The First Day of Class
I have to admit that reality has yet to set in. I moved to a new city. I’ve been on campus. I attended my first class. Still though… it doesn’t seem real just yet.
We just completed orientation. We spent some time getting to know our classmates, learning where things are on campus, and listening to guest speakers from the community including alumni and representatives from professional organizations. But then it happened… class just started and I’m not sure I even realized it. It was just a very natural progression from orientation content to course content.
Expectations vs Reality
I mentioned in an earlier article that I started reading one of the textbooks over the summer. Looking back, I’m glad that I did. I assumed we would cover about one chapter a week, maybe two, especially given how dense the book is. Yet here we were in the first week diving directly into Chapter 8.
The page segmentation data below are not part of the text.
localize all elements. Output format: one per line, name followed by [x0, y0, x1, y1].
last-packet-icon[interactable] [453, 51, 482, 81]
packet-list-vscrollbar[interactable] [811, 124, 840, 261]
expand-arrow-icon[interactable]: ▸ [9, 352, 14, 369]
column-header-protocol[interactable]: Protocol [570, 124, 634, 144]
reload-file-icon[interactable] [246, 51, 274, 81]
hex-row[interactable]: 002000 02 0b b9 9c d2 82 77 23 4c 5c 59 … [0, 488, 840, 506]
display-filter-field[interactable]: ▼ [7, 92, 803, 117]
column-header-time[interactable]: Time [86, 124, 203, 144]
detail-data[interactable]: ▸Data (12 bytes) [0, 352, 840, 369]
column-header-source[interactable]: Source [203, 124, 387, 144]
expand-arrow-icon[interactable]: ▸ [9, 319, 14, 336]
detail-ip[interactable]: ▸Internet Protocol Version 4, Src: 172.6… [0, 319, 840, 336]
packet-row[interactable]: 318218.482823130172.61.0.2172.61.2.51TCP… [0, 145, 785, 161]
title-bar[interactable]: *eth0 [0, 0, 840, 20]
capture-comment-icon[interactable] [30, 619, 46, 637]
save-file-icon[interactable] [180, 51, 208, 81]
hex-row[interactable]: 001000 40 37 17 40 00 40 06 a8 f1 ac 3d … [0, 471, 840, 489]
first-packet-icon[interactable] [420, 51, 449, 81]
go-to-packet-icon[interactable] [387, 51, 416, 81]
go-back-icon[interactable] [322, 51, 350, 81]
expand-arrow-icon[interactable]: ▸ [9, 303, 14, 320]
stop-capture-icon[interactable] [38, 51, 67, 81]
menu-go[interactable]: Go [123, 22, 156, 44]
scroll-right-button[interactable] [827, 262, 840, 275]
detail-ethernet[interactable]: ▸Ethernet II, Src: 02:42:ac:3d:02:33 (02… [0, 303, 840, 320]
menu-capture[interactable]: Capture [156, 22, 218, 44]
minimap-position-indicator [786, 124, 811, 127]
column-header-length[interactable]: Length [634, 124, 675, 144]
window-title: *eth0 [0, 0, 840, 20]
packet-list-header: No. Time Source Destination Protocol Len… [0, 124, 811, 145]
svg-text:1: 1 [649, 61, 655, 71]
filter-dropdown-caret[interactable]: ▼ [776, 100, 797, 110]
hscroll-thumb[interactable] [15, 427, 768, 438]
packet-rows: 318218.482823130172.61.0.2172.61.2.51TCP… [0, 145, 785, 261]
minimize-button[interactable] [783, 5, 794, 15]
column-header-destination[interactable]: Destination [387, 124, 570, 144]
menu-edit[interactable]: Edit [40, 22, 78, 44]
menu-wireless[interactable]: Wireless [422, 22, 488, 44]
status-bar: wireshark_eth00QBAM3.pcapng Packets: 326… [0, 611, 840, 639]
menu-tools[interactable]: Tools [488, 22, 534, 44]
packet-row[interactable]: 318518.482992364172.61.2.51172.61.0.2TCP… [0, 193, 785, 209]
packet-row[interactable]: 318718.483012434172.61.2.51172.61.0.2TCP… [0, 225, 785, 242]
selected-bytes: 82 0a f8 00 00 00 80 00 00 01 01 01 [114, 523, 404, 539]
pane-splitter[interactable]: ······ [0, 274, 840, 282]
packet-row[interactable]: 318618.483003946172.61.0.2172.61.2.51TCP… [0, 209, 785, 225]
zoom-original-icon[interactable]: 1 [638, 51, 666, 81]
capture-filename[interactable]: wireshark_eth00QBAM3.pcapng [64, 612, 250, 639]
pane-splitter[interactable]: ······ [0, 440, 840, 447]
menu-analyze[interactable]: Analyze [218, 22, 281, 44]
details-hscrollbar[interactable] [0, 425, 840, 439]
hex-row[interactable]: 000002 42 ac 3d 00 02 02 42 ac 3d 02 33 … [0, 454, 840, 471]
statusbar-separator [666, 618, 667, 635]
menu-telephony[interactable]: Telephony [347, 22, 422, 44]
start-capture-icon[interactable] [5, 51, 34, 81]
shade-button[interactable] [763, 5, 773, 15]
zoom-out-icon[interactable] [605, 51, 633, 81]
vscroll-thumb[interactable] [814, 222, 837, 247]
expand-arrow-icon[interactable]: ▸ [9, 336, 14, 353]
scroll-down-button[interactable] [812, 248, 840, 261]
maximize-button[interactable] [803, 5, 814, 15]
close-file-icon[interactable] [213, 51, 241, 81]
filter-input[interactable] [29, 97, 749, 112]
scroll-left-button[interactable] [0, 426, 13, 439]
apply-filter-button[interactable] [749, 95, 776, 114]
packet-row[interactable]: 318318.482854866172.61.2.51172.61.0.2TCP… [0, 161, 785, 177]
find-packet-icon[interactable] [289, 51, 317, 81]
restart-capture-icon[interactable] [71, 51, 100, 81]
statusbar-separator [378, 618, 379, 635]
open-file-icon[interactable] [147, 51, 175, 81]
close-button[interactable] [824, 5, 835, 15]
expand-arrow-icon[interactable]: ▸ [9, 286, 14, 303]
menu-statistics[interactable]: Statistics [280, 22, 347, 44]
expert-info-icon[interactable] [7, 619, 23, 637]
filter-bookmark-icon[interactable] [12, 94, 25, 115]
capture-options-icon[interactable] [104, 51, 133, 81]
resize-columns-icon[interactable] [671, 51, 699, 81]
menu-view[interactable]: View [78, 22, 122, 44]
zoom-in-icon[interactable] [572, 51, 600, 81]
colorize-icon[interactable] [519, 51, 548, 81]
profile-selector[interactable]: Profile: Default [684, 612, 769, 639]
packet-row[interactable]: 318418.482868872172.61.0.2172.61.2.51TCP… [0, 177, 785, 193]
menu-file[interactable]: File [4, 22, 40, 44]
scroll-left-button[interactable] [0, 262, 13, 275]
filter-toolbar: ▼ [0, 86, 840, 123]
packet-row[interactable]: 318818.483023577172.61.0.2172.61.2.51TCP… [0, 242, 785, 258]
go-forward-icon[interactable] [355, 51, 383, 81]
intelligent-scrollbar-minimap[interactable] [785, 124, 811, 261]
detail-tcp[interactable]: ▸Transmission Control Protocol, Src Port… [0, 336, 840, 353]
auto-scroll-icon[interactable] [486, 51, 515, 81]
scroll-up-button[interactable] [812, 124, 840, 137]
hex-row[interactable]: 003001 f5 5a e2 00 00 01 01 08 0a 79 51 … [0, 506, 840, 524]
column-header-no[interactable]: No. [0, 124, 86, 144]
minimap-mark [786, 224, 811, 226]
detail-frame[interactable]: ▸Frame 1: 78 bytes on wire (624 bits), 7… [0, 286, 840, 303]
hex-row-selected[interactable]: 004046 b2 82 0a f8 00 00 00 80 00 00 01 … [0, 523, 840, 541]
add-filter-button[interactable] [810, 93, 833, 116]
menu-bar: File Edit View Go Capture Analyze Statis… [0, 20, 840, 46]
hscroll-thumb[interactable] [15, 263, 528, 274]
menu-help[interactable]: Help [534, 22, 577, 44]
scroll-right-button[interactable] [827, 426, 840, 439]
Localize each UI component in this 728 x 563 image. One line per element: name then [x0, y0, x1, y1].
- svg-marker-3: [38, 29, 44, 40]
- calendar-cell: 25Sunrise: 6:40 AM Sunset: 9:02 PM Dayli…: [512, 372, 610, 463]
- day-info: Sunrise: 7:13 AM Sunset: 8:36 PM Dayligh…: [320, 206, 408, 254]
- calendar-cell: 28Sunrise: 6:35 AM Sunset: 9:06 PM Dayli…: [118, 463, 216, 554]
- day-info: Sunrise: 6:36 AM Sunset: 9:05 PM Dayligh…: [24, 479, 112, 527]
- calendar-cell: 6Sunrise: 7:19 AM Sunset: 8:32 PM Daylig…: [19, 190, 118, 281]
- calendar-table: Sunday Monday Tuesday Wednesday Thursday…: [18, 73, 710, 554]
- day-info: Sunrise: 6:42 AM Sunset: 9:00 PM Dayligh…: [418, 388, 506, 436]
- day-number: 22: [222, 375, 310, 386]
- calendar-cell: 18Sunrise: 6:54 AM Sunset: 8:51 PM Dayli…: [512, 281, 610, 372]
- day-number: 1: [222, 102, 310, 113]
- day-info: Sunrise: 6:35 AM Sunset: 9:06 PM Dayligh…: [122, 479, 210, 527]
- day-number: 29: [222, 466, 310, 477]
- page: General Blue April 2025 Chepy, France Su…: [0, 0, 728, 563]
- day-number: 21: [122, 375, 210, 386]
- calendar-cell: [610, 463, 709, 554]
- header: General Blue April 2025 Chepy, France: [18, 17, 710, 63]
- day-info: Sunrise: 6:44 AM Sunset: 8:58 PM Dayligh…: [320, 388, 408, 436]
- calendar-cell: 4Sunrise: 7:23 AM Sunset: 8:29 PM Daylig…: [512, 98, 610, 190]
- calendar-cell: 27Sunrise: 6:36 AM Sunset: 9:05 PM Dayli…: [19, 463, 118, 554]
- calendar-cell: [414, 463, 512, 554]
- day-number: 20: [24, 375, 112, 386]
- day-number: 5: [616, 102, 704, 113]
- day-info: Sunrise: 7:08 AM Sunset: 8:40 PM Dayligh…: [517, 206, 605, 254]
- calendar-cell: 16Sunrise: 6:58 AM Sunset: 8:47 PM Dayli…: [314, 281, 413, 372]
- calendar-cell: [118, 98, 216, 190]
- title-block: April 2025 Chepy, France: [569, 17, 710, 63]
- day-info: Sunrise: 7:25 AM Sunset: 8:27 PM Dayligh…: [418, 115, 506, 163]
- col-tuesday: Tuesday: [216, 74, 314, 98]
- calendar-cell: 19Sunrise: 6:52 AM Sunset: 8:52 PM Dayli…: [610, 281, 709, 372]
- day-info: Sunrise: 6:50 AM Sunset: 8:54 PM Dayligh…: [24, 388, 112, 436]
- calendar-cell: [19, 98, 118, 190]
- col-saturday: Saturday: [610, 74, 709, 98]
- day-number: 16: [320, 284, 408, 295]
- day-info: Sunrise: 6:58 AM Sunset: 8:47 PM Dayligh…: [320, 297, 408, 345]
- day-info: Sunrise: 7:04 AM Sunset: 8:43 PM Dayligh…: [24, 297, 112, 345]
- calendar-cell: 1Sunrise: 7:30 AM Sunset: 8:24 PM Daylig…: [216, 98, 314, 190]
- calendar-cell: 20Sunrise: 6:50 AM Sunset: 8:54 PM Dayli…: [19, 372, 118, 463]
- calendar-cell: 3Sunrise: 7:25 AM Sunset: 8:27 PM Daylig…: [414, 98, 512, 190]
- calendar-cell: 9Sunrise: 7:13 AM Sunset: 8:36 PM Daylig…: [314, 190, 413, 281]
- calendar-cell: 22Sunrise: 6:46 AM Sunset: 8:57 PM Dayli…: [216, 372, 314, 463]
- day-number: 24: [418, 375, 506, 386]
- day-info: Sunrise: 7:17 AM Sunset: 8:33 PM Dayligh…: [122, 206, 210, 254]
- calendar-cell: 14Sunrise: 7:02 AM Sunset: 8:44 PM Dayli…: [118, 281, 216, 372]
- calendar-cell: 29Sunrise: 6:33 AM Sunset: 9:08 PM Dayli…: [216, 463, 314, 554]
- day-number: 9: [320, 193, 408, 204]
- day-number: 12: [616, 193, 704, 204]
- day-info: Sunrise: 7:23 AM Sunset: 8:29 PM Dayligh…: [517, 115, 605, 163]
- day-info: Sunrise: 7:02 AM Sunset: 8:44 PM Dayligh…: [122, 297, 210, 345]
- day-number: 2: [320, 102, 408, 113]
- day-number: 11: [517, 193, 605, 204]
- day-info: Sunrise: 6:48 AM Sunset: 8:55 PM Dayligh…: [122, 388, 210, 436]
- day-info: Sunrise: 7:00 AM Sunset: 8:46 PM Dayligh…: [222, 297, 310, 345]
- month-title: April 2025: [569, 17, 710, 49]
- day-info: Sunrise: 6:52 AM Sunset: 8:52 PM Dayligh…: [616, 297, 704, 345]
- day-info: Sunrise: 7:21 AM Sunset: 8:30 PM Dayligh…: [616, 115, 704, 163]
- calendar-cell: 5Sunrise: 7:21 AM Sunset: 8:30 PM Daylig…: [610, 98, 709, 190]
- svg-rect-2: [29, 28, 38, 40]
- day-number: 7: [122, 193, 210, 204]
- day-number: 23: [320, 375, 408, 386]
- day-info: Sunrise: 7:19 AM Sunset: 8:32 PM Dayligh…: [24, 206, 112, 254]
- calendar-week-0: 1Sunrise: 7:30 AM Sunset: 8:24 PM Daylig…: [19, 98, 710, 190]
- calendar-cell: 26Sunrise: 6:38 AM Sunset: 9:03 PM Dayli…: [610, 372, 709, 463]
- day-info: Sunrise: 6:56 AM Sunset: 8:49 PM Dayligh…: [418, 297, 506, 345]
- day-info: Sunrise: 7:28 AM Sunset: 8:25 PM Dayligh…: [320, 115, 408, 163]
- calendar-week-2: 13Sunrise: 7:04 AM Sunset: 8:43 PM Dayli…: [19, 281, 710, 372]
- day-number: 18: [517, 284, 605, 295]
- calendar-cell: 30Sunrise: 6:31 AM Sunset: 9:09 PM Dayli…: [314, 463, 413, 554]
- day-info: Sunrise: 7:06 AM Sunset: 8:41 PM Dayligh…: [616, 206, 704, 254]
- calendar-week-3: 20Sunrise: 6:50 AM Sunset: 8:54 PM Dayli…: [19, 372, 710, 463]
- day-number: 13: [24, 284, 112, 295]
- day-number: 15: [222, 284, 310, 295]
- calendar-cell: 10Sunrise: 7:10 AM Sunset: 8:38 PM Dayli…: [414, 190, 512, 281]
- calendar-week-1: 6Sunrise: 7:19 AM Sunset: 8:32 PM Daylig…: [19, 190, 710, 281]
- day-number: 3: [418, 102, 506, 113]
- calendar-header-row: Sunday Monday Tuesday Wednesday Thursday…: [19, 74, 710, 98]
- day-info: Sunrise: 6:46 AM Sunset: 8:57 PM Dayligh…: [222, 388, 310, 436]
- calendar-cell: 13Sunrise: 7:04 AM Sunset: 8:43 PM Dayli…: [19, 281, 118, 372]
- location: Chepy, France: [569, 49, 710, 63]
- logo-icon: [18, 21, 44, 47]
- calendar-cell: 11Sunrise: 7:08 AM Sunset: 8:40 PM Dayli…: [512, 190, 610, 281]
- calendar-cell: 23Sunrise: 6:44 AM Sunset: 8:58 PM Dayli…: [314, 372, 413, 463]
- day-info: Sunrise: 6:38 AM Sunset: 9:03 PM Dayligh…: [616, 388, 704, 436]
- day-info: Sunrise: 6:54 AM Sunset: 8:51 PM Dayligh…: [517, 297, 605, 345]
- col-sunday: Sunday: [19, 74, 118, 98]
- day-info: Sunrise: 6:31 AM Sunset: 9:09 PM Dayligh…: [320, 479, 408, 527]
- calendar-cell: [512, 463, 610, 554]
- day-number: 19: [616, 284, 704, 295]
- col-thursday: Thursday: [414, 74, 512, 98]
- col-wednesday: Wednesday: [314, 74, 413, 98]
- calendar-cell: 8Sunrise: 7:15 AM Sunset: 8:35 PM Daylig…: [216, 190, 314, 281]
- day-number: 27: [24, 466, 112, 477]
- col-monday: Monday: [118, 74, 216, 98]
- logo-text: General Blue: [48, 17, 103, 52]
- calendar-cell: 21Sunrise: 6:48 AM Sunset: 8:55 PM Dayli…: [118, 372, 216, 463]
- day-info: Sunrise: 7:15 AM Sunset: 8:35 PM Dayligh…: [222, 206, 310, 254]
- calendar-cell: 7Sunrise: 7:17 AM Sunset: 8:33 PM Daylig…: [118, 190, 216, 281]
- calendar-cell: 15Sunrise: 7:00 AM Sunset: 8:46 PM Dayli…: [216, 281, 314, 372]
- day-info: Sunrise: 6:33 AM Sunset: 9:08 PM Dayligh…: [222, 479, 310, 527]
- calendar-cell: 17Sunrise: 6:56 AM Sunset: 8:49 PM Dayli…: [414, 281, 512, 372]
When I was reading ahead, Chapter 8 was one of the most difficult chapters I encountered; and now suddenly it’s entry level, week one material. But somehow having an instructor explain it in simpler terms than the textbook could, which seems to revel in complex formulas and various iterations of the same formula, the material didn’t seem so bad. I’m not saying that it was a cakewalk, but it was manageable and not as overwhelming as I feared it would be. Maybe I can do this.
The Age Factor
One of my friends asked how my first day went and then half kiddingly asked if I was the oldest student in class. For the most part I don’t feel out of place. But there are a few reminders of the age gap. For example, when someone was talking about being at a bar into the early hours of the morning, I realized that I had no desire to do the same. Been there. Done that.
I also looked around the classroom and noticed that there were probably only about two or three other people using a physical notebook. Everyone else was taking notes on a laptop. I can type faster than I can print, so why not? The notebook was just familiar I suppose…
The First Assignments
Along with the first day of class came the first few assignments. One is a fifteen-minute group presentation, which means I have some research and preparation to do. It feels like a sort of pre-test as we were given little instruction other than to do what we can and not to worry. My impression is that the professor wants to get a feel for where we’re coming from and where our current skills levels are.
Another assignment involves the aforementioned Chapter 8 material and specifically some basic financial concepts. It a series of questions that involve present value, future value, and interest rates. Had I not taken the finance course over the summer, read ahead, or had the instructor explain in class how to work through the problems in a clear and simple manner, I have no doubt that I would already be lost. Instead, I’m slowly working my way through the questions. I know that they’re not difficult, but it’s still new to me and I’m learning that you have to be very deliberate and meticulous with these types of questions to make sure that every variable in considered. So long as you don’t overlook something, getting the right answer shouldn’t be too hard. Hopefully with practice I’ll get a little quicker too.
Since my first assignment involved present value and future value, I thought it might be interesting to mention a nuance I found interesting.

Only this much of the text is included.